# About this exercise
Report each line of the data below in which "Email" appears.

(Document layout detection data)

╭──

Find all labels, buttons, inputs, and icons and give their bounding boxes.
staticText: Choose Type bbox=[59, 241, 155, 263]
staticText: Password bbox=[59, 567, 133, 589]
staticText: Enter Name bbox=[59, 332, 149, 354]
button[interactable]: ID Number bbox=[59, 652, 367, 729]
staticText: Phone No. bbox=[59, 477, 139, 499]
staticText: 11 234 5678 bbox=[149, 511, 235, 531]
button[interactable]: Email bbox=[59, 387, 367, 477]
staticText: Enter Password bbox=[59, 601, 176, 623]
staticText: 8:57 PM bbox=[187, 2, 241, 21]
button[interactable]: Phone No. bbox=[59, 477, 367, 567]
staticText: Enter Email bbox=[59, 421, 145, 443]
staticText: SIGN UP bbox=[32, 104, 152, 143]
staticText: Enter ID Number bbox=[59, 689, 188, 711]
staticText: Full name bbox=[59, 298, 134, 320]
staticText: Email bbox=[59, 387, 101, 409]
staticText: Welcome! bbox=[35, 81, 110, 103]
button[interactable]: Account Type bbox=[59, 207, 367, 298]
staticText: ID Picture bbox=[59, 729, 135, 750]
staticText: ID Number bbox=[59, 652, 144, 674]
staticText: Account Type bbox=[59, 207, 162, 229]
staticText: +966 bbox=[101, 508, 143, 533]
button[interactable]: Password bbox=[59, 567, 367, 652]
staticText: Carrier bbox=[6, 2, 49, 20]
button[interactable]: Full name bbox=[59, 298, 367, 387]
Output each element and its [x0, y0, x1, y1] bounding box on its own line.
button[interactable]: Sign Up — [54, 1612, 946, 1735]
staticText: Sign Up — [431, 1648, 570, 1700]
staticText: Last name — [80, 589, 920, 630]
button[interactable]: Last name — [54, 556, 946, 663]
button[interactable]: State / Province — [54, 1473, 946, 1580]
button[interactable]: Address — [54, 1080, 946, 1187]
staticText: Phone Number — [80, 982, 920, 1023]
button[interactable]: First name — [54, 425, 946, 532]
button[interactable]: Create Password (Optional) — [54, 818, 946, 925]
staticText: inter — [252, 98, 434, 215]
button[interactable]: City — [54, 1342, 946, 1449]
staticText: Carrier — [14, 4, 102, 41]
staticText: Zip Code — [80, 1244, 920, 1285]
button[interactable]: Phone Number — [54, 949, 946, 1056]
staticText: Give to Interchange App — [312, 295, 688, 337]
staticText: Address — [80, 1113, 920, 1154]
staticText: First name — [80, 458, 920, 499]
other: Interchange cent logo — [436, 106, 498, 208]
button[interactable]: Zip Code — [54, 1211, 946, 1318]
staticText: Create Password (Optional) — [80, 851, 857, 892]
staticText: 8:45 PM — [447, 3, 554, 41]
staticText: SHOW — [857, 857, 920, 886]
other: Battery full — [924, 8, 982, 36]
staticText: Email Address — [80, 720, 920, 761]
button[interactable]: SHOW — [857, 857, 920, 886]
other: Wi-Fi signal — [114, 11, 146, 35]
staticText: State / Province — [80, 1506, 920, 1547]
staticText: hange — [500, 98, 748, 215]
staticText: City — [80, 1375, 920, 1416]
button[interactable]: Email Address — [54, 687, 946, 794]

╰──

# Solution to this task
button[interactable]: Email bbox=[59, 387, 367, 477]
staticText: Enter Email bbox=[59, 421, 145, 443]
staticText: Email bbox=[59, 387, 101, 409]
staticText: Email Address — [80, 720, 920, 761]
button[interactable]: Email Address — [54, 687, 946, 794]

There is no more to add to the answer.